Lesson 10 Discussion & Wiki (2019)

momentum

1 Like

eps is epsilon (a tiny value)

1 Like

mom is the parameter we use in the moving average. It kind of looks like the momentum in SGD, which is why we named it this way.

2 Likes

Epsilon in the denominator is there to ensure we don’t divide by zero if our batch standard deviation happens to be zero.

5 Likes

So t.lerp_(m, mom) means t * (1 - mom) + m * (mom)? Or the other way around?

I dont really get bias= not bn. Could someone explain it?

EDIT: got it, sorry, I was thinking about the wrong thing

Can’t help but wonder if mom should also be a learned parameter initialized at 0.9 though.

1 Like

(1) so we gain access to lerp via creating a buffer and (2) same general thought process with swa callback?

not bn returns True when bn is not defined.

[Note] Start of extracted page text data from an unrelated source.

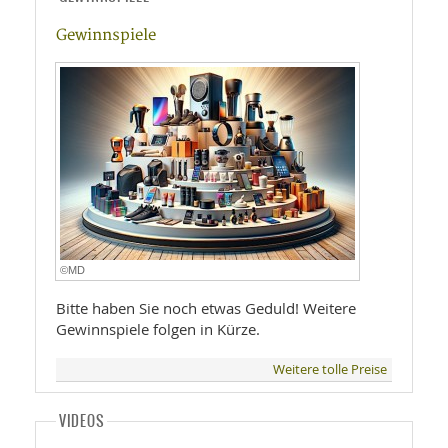
Gewinnspiele
©MD
Bitte haben Sie noch etwas Geduld! Weitere
Gewinnspiele folgen in Kürze.
Weitere tolle Preise
VIDEOS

So when you create conv layer without batch norm you get bias but when it has batch norm, no bias.

3 Likes

I never remember. Try it in a notebook and check!

All the norm papers that will be mentioned are linked at top in the wiki.

2 Likes

Ha, I was just doing that.

>>> t = torch.Tensor([1, 2, 3])
>>> m = torch.Tensor([0, 0, 0])
>>> t.lerp(m, 0.8)
tensor([0.2000, 0.4000, 0.6000])

Not to be a contrarian, but this makes more sense to me than the other way around, at least in the way that I’m thinking about it – a higher momentum means you move more strongly towards the new thing (in this case, m).

2 Likes

In moving averages usually the higher the momentum, the lower you move toward the new thing.

1 Like

I’m unable to run this latest cell, btw. Anyone else getting NameError: name 'ScriptModule' is not defined? I must be missing something here

class LayerNorm(ScriptModule):

Perhaps “inertia” would be a better name for moving averages, then

2 Likes

You’re missing jit and the import that go with it (probably a cell up)

if you think of momentum as the effect that your previous direction has on your current direction, then larger momentum would mean a bigger effect. Not using momentum means not taking that past info into account.

11 Likes

That’s very clear, thanks!

You could also read about discounted rewards in Reinforcement Learning. It uses a similar concept. The discounting rate (momentum) helps to balance historical experience with new observations. Also, I guess it could be related to filtering from the signal theory and things like Kalman filter.

1 Like

all of these batch norm variations are for images and convnets. What if you are training non image data, maybe text? What would be the channel dimension there?

2 Likes